• **Problem requirements**
Find every line containing the word "بيانات" in the records below; report only how many there are.

Stored data entries:
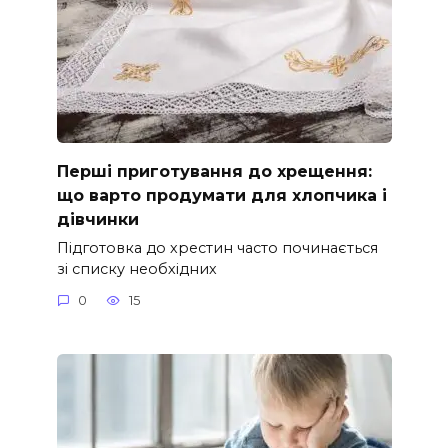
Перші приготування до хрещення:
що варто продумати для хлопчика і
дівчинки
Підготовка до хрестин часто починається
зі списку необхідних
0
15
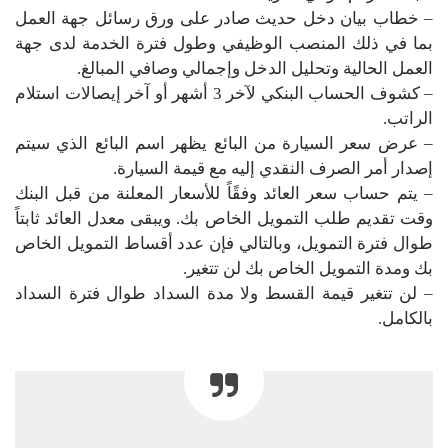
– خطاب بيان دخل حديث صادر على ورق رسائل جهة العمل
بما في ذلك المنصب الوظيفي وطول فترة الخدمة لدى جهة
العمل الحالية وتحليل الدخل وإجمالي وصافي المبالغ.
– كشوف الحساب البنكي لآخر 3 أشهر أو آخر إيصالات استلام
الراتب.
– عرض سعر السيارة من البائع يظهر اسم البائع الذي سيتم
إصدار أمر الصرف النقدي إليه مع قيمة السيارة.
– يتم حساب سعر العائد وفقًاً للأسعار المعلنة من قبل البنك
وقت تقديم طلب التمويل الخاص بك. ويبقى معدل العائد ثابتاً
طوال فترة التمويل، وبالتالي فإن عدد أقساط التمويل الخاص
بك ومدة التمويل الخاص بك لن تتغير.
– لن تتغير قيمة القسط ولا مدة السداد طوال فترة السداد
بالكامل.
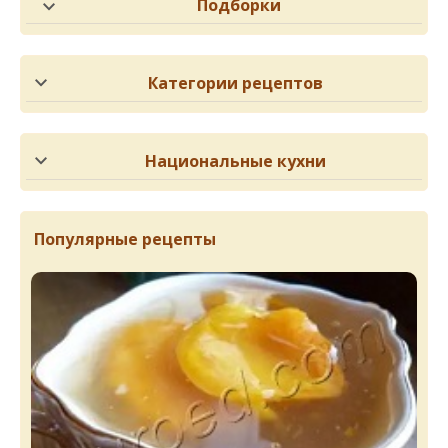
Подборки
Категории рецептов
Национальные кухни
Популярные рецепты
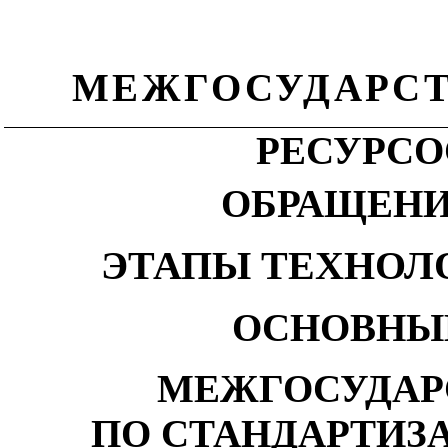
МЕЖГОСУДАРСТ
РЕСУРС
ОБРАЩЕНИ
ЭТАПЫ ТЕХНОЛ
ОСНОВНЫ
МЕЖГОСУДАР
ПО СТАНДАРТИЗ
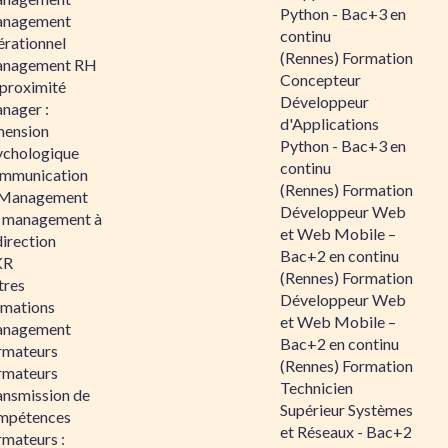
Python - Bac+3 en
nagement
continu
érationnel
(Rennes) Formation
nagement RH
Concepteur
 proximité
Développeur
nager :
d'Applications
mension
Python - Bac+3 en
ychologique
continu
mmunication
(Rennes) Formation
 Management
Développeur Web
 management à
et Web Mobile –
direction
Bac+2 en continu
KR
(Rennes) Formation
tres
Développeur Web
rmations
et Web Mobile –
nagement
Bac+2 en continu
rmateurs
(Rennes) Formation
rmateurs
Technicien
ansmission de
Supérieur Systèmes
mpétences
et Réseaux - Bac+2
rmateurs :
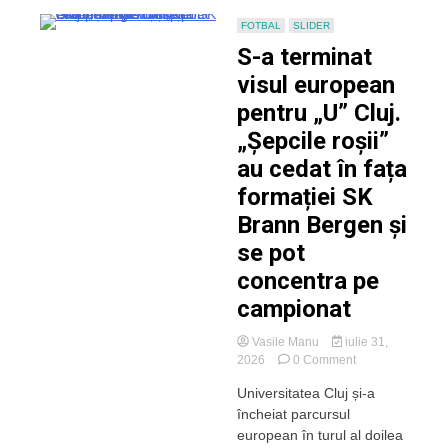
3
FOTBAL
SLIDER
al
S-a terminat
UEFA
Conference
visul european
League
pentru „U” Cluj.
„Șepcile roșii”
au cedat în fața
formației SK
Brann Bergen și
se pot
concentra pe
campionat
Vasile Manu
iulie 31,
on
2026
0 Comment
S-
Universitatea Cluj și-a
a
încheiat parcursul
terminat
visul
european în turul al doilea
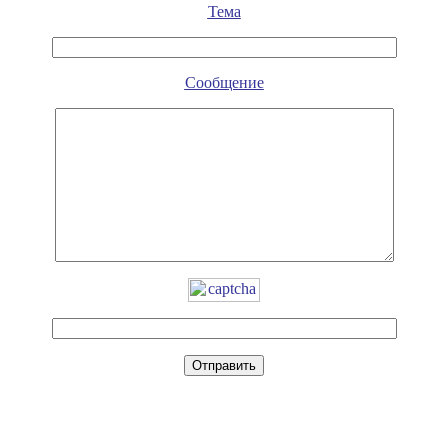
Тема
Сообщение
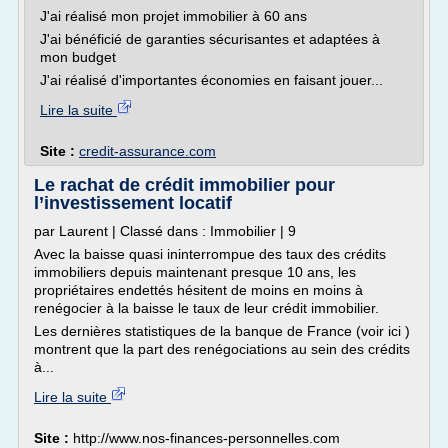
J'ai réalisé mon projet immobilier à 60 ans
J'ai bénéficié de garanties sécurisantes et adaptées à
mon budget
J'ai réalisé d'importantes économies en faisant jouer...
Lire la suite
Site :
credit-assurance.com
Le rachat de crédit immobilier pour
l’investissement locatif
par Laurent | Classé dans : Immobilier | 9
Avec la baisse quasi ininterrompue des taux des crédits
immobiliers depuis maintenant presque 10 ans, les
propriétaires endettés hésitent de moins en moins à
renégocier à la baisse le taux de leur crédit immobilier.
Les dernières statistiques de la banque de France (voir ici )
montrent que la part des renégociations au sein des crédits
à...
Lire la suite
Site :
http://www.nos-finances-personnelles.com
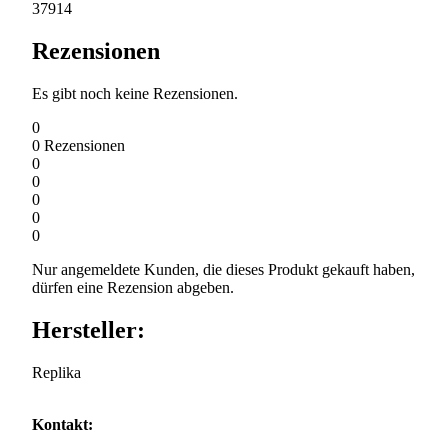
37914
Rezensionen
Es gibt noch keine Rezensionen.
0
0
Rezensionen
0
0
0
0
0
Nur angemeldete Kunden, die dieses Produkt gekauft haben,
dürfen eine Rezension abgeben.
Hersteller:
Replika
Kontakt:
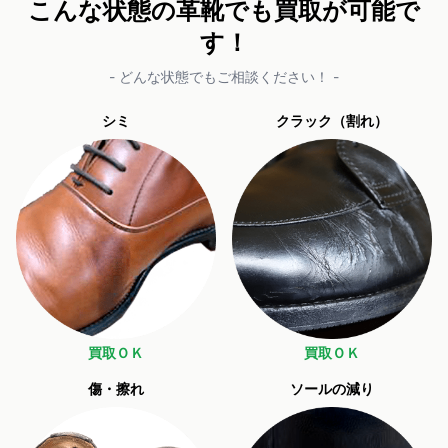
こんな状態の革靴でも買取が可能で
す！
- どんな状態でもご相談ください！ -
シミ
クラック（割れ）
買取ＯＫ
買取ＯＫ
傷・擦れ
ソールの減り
--
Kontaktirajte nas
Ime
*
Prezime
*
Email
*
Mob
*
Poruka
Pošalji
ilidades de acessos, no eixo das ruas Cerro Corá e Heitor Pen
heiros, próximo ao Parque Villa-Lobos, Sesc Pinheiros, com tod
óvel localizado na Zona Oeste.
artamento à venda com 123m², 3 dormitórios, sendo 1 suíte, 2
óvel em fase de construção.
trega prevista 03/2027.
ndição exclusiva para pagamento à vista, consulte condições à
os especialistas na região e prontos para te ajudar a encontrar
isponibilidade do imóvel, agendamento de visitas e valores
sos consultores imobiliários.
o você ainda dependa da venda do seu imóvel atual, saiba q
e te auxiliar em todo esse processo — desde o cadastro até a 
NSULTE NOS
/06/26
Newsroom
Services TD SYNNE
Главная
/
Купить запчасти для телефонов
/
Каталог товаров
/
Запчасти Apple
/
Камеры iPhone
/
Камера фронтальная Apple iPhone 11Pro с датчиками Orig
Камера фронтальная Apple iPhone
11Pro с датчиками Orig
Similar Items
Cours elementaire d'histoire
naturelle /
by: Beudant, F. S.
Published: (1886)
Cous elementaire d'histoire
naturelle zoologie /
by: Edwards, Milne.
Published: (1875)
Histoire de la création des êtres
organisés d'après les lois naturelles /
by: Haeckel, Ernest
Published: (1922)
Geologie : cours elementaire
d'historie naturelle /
...
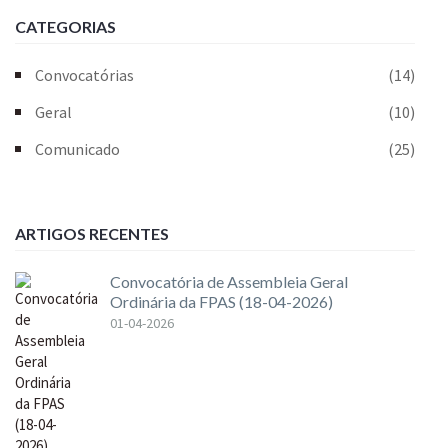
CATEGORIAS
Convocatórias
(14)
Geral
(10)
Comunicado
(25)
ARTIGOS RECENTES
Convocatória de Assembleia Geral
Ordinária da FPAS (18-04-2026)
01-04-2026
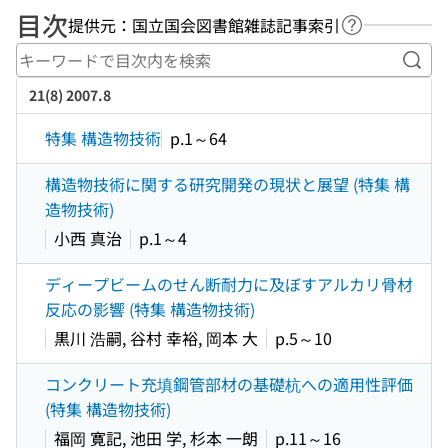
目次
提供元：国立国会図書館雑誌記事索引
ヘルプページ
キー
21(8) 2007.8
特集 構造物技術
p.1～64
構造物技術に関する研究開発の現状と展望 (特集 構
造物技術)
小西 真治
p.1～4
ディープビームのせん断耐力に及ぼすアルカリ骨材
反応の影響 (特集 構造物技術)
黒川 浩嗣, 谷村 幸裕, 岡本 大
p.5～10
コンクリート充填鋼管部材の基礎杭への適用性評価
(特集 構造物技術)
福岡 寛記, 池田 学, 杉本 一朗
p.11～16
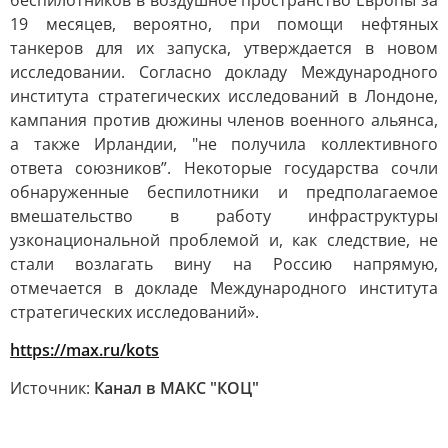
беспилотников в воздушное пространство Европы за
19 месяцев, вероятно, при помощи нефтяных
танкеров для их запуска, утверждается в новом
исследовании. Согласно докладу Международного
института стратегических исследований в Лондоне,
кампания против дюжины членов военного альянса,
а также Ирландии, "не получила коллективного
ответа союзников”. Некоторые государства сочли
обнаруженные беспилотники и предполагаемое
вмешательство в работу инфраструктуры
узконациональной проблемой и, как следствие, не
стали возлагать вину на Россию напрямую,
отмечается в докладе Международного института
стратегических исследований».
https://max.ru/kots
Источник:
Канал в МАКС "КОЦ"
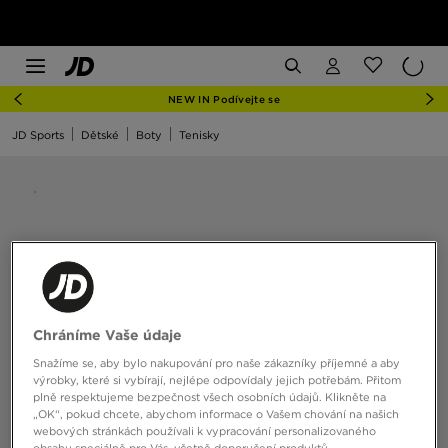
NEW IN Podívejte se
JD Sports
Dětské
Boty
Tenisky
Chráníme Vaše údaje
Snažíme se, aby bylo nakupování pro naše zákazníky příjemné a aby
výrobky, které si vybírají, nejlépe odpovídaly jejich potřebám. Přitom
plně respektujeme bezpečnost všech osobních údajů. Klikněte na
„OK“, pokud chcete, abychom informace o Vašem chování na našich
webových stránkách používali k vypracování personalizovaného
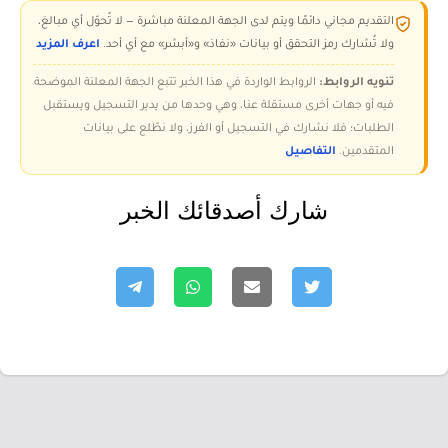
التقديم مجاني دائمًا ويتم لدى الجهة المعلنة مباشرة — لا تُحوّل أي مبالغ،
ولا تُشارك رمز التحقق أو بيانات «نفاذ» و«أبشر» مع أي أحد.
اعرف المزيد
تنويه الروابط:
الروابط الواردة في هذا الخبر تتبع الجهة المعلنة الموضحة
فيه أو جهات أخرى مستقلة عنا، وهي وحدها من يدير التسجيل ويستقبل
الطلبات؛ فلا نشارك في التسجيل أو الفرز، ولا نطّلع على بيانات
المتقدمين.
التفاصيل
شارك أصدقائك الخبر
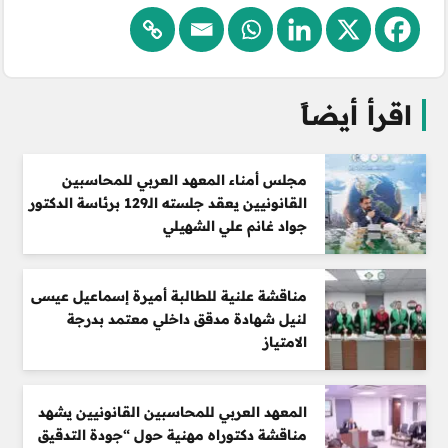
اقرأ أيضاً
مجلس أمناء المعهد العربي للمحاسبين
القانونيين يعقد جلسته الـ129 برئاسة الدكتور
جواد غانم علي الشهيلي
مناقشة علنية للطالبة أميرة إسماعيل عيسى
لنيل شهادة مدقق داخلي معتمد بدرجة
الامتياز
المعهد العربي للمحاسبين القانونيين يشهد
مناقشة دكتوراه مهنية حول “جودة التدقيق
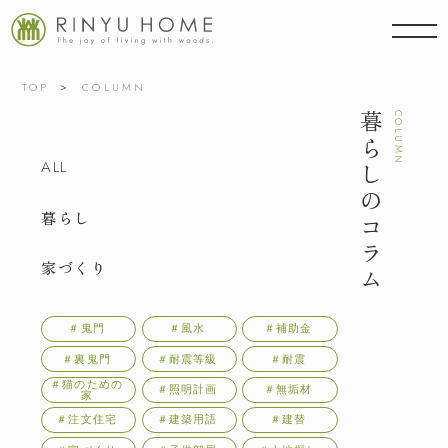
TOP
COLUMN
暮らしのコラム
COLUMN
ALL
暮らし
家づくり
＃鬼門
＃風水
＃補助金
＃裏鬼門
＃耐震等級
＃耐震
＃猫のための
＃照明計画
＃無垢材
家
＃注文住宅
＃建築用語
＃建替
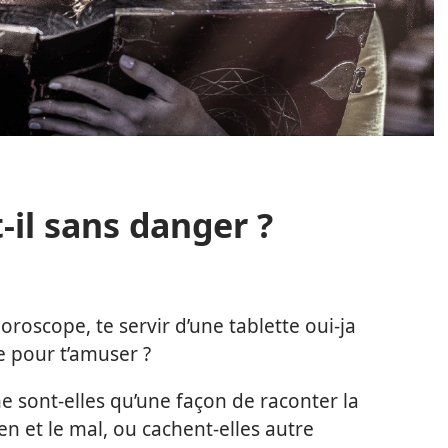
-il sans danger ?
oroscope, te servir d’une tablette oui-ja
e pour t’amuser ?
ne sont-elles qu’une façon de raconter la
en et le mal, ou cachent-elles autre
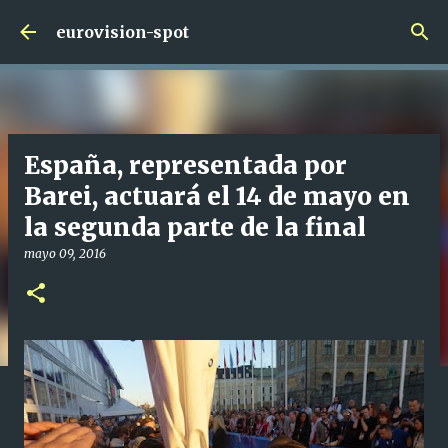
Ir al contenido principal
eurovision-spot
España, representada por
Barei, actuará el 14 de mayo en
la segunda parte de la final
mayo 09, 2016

• **Output of the task**
2